### Problem
Show all lines containing "know" from the data below.
***
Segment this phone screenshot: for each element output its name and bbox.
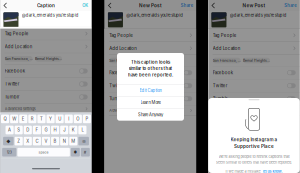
button[interactable]: U [56, 115, 64, 123]
staticText: F [35, 127, 38, 133]
button[interactable]: Share [181, 0, 196, 11]
staticText: Add Location [5, 44, 33, 49]
button[interactable]: 123 [2, 148, 16, 156]
staticText: Y [49, 116, 52, 122]
button[interactable]: Tag People [0, 27, 92, 40]
button[interactable]: Advanced Settings [105, 105, 196, 116]
staticText: Tumblr [5, 94, 20, 100]
button[interactable]: T [37, 115, 46, 123]
button[interactable]: Twitter [0, 78, 92, 90]
button[interactable]: San Francisco, California [213, 58, 241, 63]
button[interactable]: Bernal Heights, San ... [243, 58, 270, 63]
button[interactable]: V [42, 137, 50, 145]
button[interactable]: # [81, 148, 90, 156]
button[interactable]: OK [82, 0, 92, 11]
button[interactable]: Back [105, 0, 115, 11]
staticText: New Post [139, 3, 162, 8]
staticText: Caption [37, 3, 55, 8]
button[interactable]: L [78, 126, 86, 134]
button[interactable]: Facebook [208, 66, 300, 79]
button[interactable]: J [60, 126, 68, 134]
button[interactable]: Y [46, 115, 55, 123]
button[interactable]: Bernal Heights, San ... [35, 56, 62, 62]
button[interactable]: Add Location [0, 40, 92, 53]
button[interactable]: S [15, 126, 23, 134]
button[interactable]: Q [1, 115, 9, 123]
staticText: @dark_emeralds you're stupid [230, 13, 287, 18]
button[interactable]: Add Location [105, 42, 196, 55]
button[interactable]: Back [0, 0, 10, 11]
button[interactable]: Tumblr [0, 91, 92, 103]
staticText: C [35, 138, 38, 144]
staticText: Tag People [109, 33, 133, 38]
button[interactable]: C [33, 137, 41, 145]
button[interactable]: Bernal Heights, San ... [140, 58, 167, 63]
staticText: G [44, 127, 48, 133]
button[interactable]: San Francisco, California [109, 58, 137, 63]
staticText: Facebook [109, 70, 129, 75]
staticText: E [22, 116, 25, 122]
button[interactable]: Tumblr [208, 92, 300, 105]
button[interactable]: San Francisco, California [5, 56, 33, 62]
button[interactable]: Learn More [117, 97, 184, 108]
button[interactable]: O [74, 115, 82, 123]
staticText: have been reported. [128, 72, 173, 78]
button[interactable]: Edit Caption [117, 84, 184, 96]
button[interactable]: I [65, 115, 73, 123]
button[interactable]: A [6, 126, 14, 134]
button[interactable]: Twitter [105, 79, 196, 92]
button[interactable]: G [42, 126, 50, 134]
button[interactable]: H [51, 126, 59, 134]
button[interactable]: M [69, 137, 77, 145]
staticText: L [81, 127, 83, 133]
button[interactable]: Tag People [208, 29, 300, 42]
staticText: Supportive Place [234, 144, 274, 149]
staticText: @dark_emeralds you're stupid [126, 13, 183, 18]
button[interactable]: F [33, 126, 41, 134]
button[interactable]: Share Anyway [117, 109, 184, 121]
button[interactable]: ◎ [78, 137, 89, 145]
button[interactable]: ● [71, 148, 80, 156]
button[interactable]: B [51, 137, 59, 145]
button[interactable]: K [69, 126, 77, 134]
button[interactable]: Facebook [105, 66, 196, 79]
button[interactable]: X [24, 137, 32, 145]
staticText: space [39, 150, 49, 154]
staticText: Bernal Heights, San ... [243, 58, 270, 63]
button[interactable]: Advanced Settings [0, 104, 92, 114]
staticText: ◆ [6, 139, 10, 144]
staticText: R [31, 116, 34, 122]
staticText: Facebook [213, 70, 233, 75]
staticText: let us know. [263, 169, 283, 173]
button[interactable]: ◆ [3, 137, 14, 145]
staticText: Tumblr [109, 96, 124, 101]
staticText: Twitter [109, 83, 124, 88]
staticText: A [8, 127, 11, 133]
button[interactable]: let us know. [263, 169, 283, 173]
button[interactable]: Facebook [0, 65, 92, 77]
button[interactable]: E [19, 115, 27, 123]
button[interactable]: Share [284, 0, 300, 11]
button[interactable]: Tumblr [105, 92, 196, 105]
button[interactable]: Twitter [208, 79, 300, 92]
button[interactable]: Advanced Settings [208, 105, 300, 116]
button[interactable]: W [10, 115, 18, 123]
staticText: V [44, 138, 48, 144]
button[interactable]: Z [15, 137, 23, 145]
button[interactable]: space [17, 148, 70, 156]
staticText: M [71, 138, 75, 144]
button[interactable]: Add Location [208, 42, 300, 55]
staticText: T [40, 116, 43, 122]
staticText: ◎ [82, 139, 85, 144]
staticText: Share [181, 3, 193, 8]
staticText: We're asking people to rethink captions … [218, 154, 290, 159]
button[interactable]: P [83, 115, 91, 123]
staticText: Tag People [213, 33, 237, 38]
staticText: If we made a mistake, [225, 169, 261, 173]
button[interactable]: R [28, 115, 36, 123]
button[interactable]: Back [208, 0, 218, 11]
staticText: # [84, 150, 87, 155]
button[interactable]: D [24, 126, 32, 134]
button[interactable]: Tag People [105, 29, 196, 42]
button[interactable]: N [60, 137, 68, 145]
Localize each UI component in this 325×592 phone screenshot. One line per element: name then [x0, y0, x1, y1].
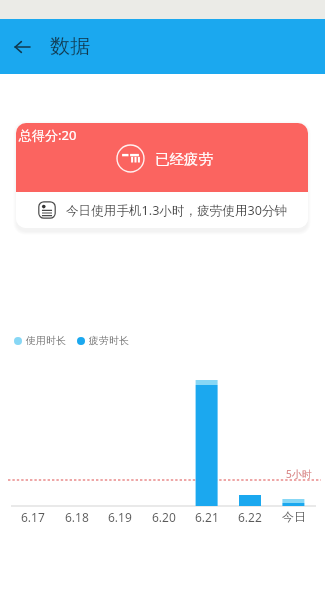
staticText: 疲劳时长	[89, 334, 129, 347]
staticText: 6.19	[108, 509, 132, 525]
staticText: 总得分:20	[19, 126, 77, 144]
staticText: 6.20	[152, 509, 176, 525]
staticText: 5小时	[286, 467, 312, 481]
staticText: 6.17	[21, 509, 45, 525]
staticText: 6.22	[238, 509, 262, 525]
staticText: 使用时长	[26, 334, 66, 347]
staticText: 已经疲劳	[155, 150, 213, 168]
button[interactable]: Back	[7, 32, 37, 62]
staticText: 6.21	[195, 509, 219, 525]
staticText: 6.18	[65, 509, 89, 525]
button[interactable]: 总得分:20	[16, 123, 308, 228]
staticText: 今日	[282, 509, 306, 524]
staticText: 今日使用手机1.3小时，疲劳使用30分钟	[66, 202, 288, 219]
staticText: 数据	[50, 34, 90, 59]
***
### Solved problem
staticText: let us know. [263, 169, 283, 173]
button[interactable]: let us know. [263, 169, 283, 173]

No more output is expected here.